Evidence produced by former Rangers’ owner Craig Whyte in a theft case against his former housekeepers may have been falsified, a court has heard.
Public Defenders Solicitors Office lawyer Eilidh Macdonald made the allegation during an intermediate diet of the case against her client, Terence Horan, who worked at Castle Grant in Moray for Mr Whyte.
Horan, 53, of Bicester in Oxfordshire, and his partner, 50-year-old Jane Hagan of the same address, appeared for the second time at Inverness Sheriff Court on Tuesday afternoon and adhered to their pleas of not guilty to stealing a huge array of items from Castle Grant between June 1 and September 7, 2012 where they worked.
Both are alleged to have stolen items including a quad bike, quantities of coins and Dutch guilders, a silver photograph frame, a hip flask and cups, three sets of cufflinks, a fuel card, a telescope and case.
They are also charged with stealing other items including three pens, two lamps, headed notepaper, five chairs and a table, a chest, a compass, two wooden bowls, a photograph album, a trunk, a planter, two jumpers, a bin, a wheel, two heaters, a bag of electrical items, ornaments and a clay trap.
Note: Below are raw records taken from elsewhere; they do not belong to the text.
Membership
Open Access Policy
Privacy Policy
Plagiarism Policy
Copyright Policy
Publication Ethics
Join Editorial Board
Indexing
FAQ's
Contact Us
The intermediate diet was called so Sheriff David Sutherland could receive an update on the progress of the prosecution and defence case for the trial which had been fixed for March 4, 2013. It is expected that Mr Whyte will be cited both as a prosecution and as a defence witness.
But Ms Macdonald told the court that she was seeking new dates to be fixed because of a problem with the Crown disclosing their evidence to the defence. She said: "There has been partial disclosure by the Crown and reference has been made to a letter which the complainer (Whyte) produced from a computer which is owned and operated by the accused and purporting to be from the accused.
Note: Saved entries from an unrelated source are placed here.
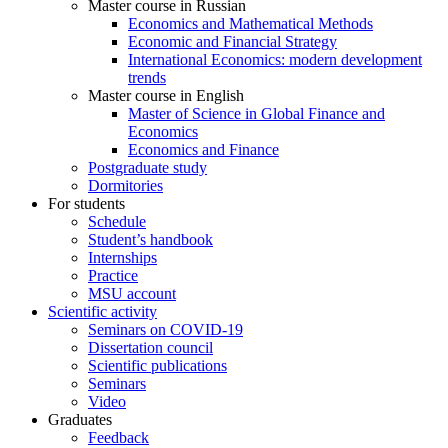
Master course in Russian
Economics and Mathematical Methods
Economic and Financial Strategy
International Economics: modern development
trends
Master course in English
Master of Science in Global Finance and
Economics
Economics and Finance
Postgraduate study
Dormitories
For students
Schedule
Student’s handbook
Internships
Practice
MSU account
Scientific activity
Seminars on COVID-19
Dissertation council
Scientific publications
Seminars
Video
Graduates
Feedback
"I have that computer in my office and there is a suggestion that the letter has been falsified. So the computer may have to be analysed. I have to get permission from the Scottish Legal Aid Board and then get an expert to do it, so we will not be ready to proceed to trial on March 4."
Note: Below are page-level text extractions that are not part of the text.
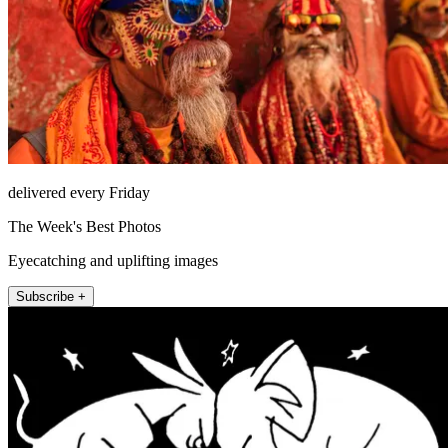
delivered every Friday
The Week's Best Photos
Eyecatching and uplifting images
Subscribe +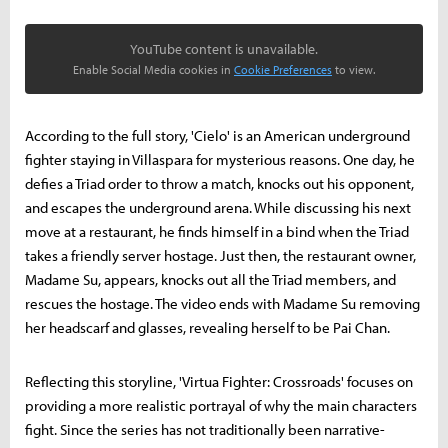
YouTube content is unavailable.
Enable Social Media cookies in
Cookie Preferences
to view.
According to the full story, 'Cielo' is an American underground
fighter staying in Villaspara for mysterious reasons. One day, he
defies a Triad order to throw a match, knocks out his opponent,
and escapes the underground arena. While discussing his next
move at a restaurant, he finds himself in a bind when the Triad
takes a friendly server hostage. Just then, the restaurant owner,
Madame Su, appears, knocks out all the Triad members, and
rescues the hostage. The video ends with Madame Su removing
her headscarf and glasses, revealing herself to be Pai Chan.
Reflecting this storyline, 'Virtua Fighter: Crossroads' focuses on
providing a more realistic portrayal of why the main characters
fight. Since the series has not traditionally been narrative-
Fiscal depute Kevin Corrins confirmed that there was a letter listed as a production in the case but his office had not yet received it from the police. Sheriff Sutherland agreed to adjourn the trial and fixed new dates. A further intermediate diet will be held on May 14 and trial has now been set for June 10.
Hagan was represented by Inverness solicitor Willie Young and he confirmed he was in a similar position as Ms Macdonald. Neither accused, who had their bail continued, commented afterwards.
Last year law firm Harper Macleod raised bankruptcy proceedings against Mr Whyte over unpaid legal bills from when it represented him in separation proceedings from his estranged wife Kim. However, the petition was thrown out after the firm received payment from the former Rangers owner.
Mr Whyte, who bought an 85% stake in the Ibrox club from Sir David Murray for £1 last May, had also faced legal action from another firm, Bannatyne Kirkwood France and Co, that he had instructed to sue the BBC over a 2011 documentary. That case was settled before it came to Glasgow Sheriff Court.
Last February Rangers were plunged into administration with debts of up to £124m. Insolvency firm Duff and Phelps was appointed but was unable to secure the future of The Rangers Football Club plc through a company voluntary arrangement (CVA) in June, before the club’s assets were sold to a newco owned by a consortium led by Charles Green in a £5.5m deal.
The oldco has been placed into liquidation by neutral insolvency firm BDO, which was appointed at the insistence of the company’s largest creditor, HM Revenue and Customs.